Assassin's Creed: Revelations - Back to Back

It’s that time of year when everyone has their 2 cents on who the winners for this year are. NPD puts things into mathematical perspective, to end all uncertainty; and to be unbiased in its opinion. I think everyone can appreciate their thorough investigation, but lets be honest… did anyone really need numerical evidence to know who won in 2011? Nope. lol. Anyone following game releases this year knows who’s killing it!

But here’s NPD’s breakdown [by Destructoid] in case you had any doubts…

Nothing was going to top Call of Duty, of course; improving upon Black Ops‘ first-month sales by about 7%. 

From October 30 through November 26, does have some surprises in store… Total software sales were up 16% over 2010 to $1.74 billion, a new record; the previous high came in November 2008.

The Elder Scrolls V: Skyrim, Bethesda Softworks’ expansive and engrossing RPG, came in at number two; NPD analyst Anita Frazier reports that after just one month, it’s only about half a million units shy of Oblivion‘s lifetime sales.

Battlefield 3‘s performance, while not up to par with MW3, wasn’t too shabby: it sold well enough to place in third and become the best-selling game in franchise history.

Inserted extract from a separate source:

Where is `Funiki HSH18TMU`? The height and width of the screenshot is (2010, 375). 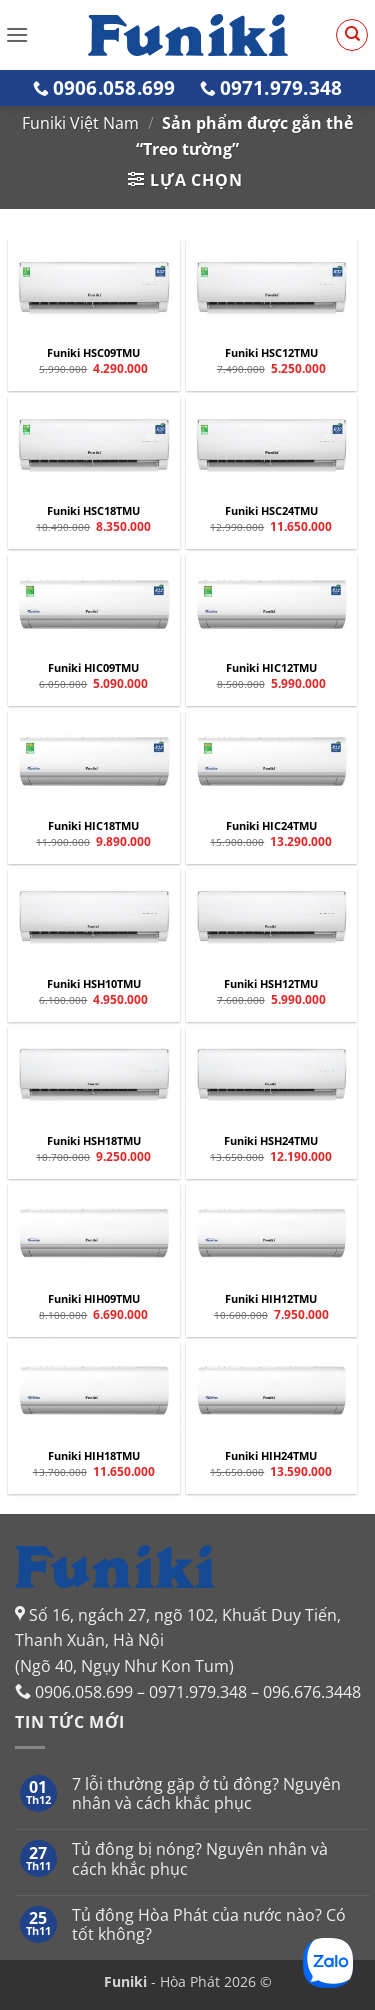
Funiki HSH18TMU is located at coordinates (94, 1141).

Frazier points out that two other platform exclusives, Nintendo’s Super Mario 3D Land (625,000 units sold) and Microsoft’s Halo: Combat Evolved Anniversary, would have made the top ten if the list included only single-SKU sales. Here’s the full list of software sales rankings:

  1. Call of Duty: Modern Warfare 3 (360, PS3, Wii, PC)**
  2. The Elder Scrolls V: Skyrim (360, PS3, PC)**
  3. Battlefield 3 (360, PS3, PC)**
  4. Assassin’s Creed: Revelations (360, PS3, PC)
  5. Just Dance 3 (Wii, 360)
  6. Madden NFL 12 (360, PS3, Wii, PSP, PS2)**
  7. Uncharted 3: Drake’s Deception (PS3)**
  8. Saints Row: The Third (360, PS3, PC)**
  9. The Legend of Zelda: Skyward Sword (Wii)**
  10. Batman: Arkham City (360, PS3, PC)**
    **(includes CE, GOTY editions, bundles, etc. but not those bundled with hardware)

Hardware sales dropped by 9% to $982.4 million, and accessories came in at $273.8 million, a 34% decline. US retail sales constituted $3 billion, up only 0.4% compared to 2010.

Xbox 360 sales jumping 23% year-over-year to 1.7 million units — Microsoft sold 960,000 Xbox 360s and 750,000 Kinects.

Sony sold 900,000 PlayStation 3’s, a 70% leap from a year ago, but the 800,000-unit gap between the 360 and the PS3 was “the largest we’ve seen since December 2008 when the Nintendo DS was the top selling system,” said Frazier.

Nintendo, for its part, enjoyed the 3DS’s best month yet: thanks to the 795,000 units that Americans bought in November, Nintendo has now sold more 3DS systems in eight months (almost 2.5 million) than they sold of the original DS in its first year (2.37 million).

Take a look at the month’s overall hardware sales:

Xbox 360: 1.7M
PlayStation 3: 900,000
Wii: 860,000
3DS: 795,000
DS: 350,000

According to Frazier, the numbers bump for each system between October and November 2011 was “in line with typical seasonality trends,”.